Bob Goff shares stories from his life that have helped him understand what it truly means to love everybody the way Jesus loved them...without fear, insecurity, or restriction. Following Christ means more than just putting a toe in the water when it comes to loving others. It means grabbing your knees and doing a cannonball! And, as Jesus revealed, it means loving even the difficult ones.
When you get caught up in a life of following Jesus, the old categories of "good guys" and "bad guys" stop working for you. You realize that not only does everybody have a story, but also that God wants us to love them too: no matter what. Yes, this can be kind of scary, but that's why we learn people's stories. It makes the creepy people God wants us to love a lot less scary and frees us to actually reach out them right where they are.
Shame occurs when, because you've been hurt by others in the past, you armor-up, vowing, "That's never going to happen to me again!" As a result, shame produces fear, suspicion, and isolation. When it comes to loving the people in your orbit that you might find a "little creepy," instead of judging them, consider where they've come from and what they've been through. You just might be in a position to catch people on the bounce.
One of the things that gets in the way of us connecting with God is our self-sufficiency. Even if we follow all the rules, we can still miss God if we're doing it all by our own strength. We are most open to God when we are needy, busted, and broken.
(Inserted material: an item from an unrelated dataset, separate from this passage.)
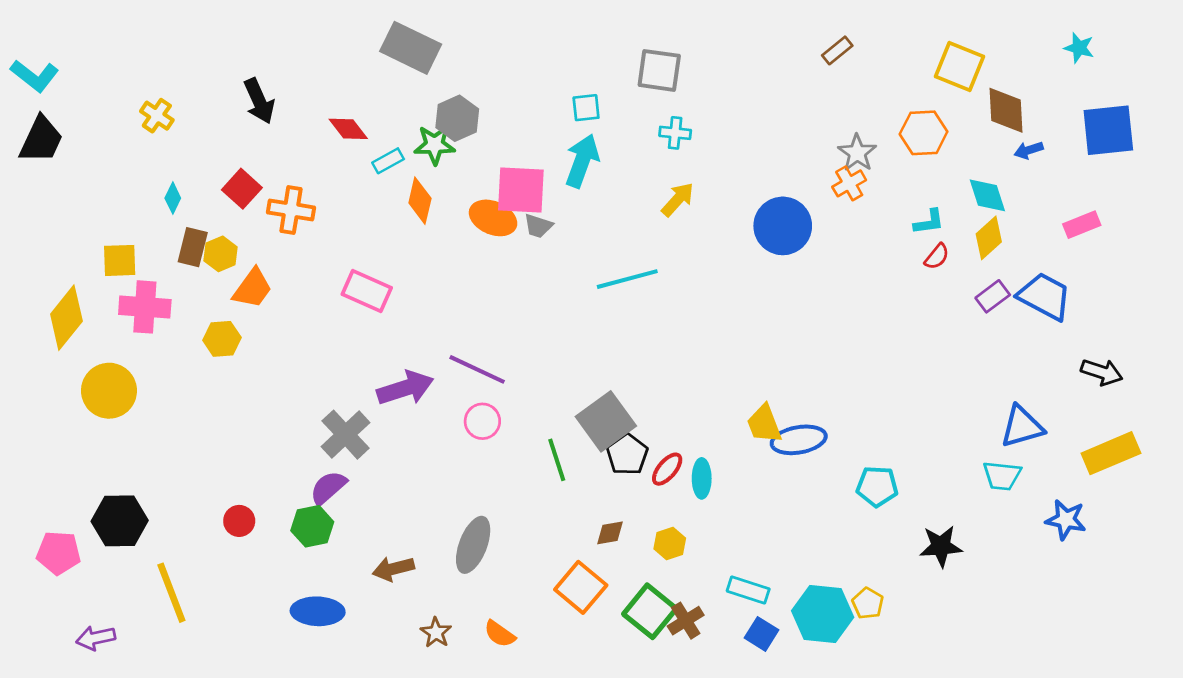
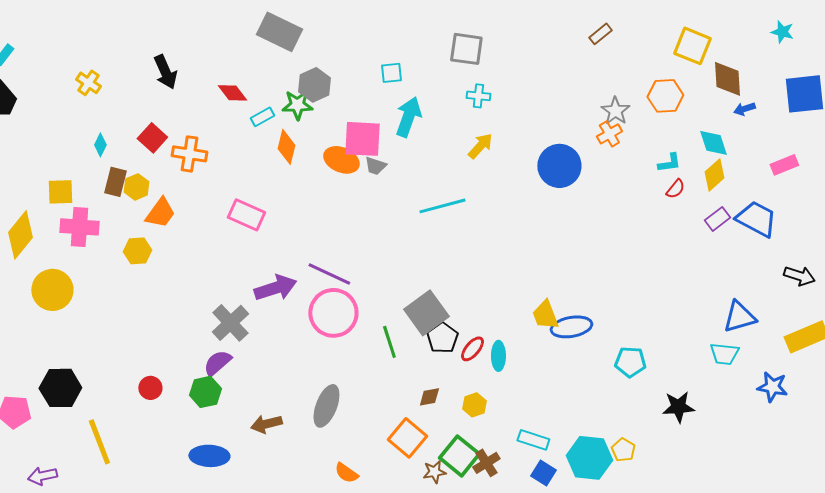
cyan square: (586, 108) -> (391, 73), moved
pink circle: (482, 421) -> (333, 313), size x1.8
brown star: (436, 633) -> (434, 472), moved, turned 30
God can't lavish his grace on us if we don't think we have any needs.
Whatever you fill your bucket with, that's what you'll become. Fill it with arguments, and you'll become a lawyer. Fill it with love, and you'll become love. You can fill your bucket with all sorts of stuff that will help you love others, or you can fill it with all sorts of negative stuff that will get in your way.
There's a difference between learning about how to do something and actually taking a step to do it. Plan how you are going to love everybody, always. This includes your friends, family, and acquaintances, but it also includes the difficult people you don't normally get along with, who might be called your "enemies."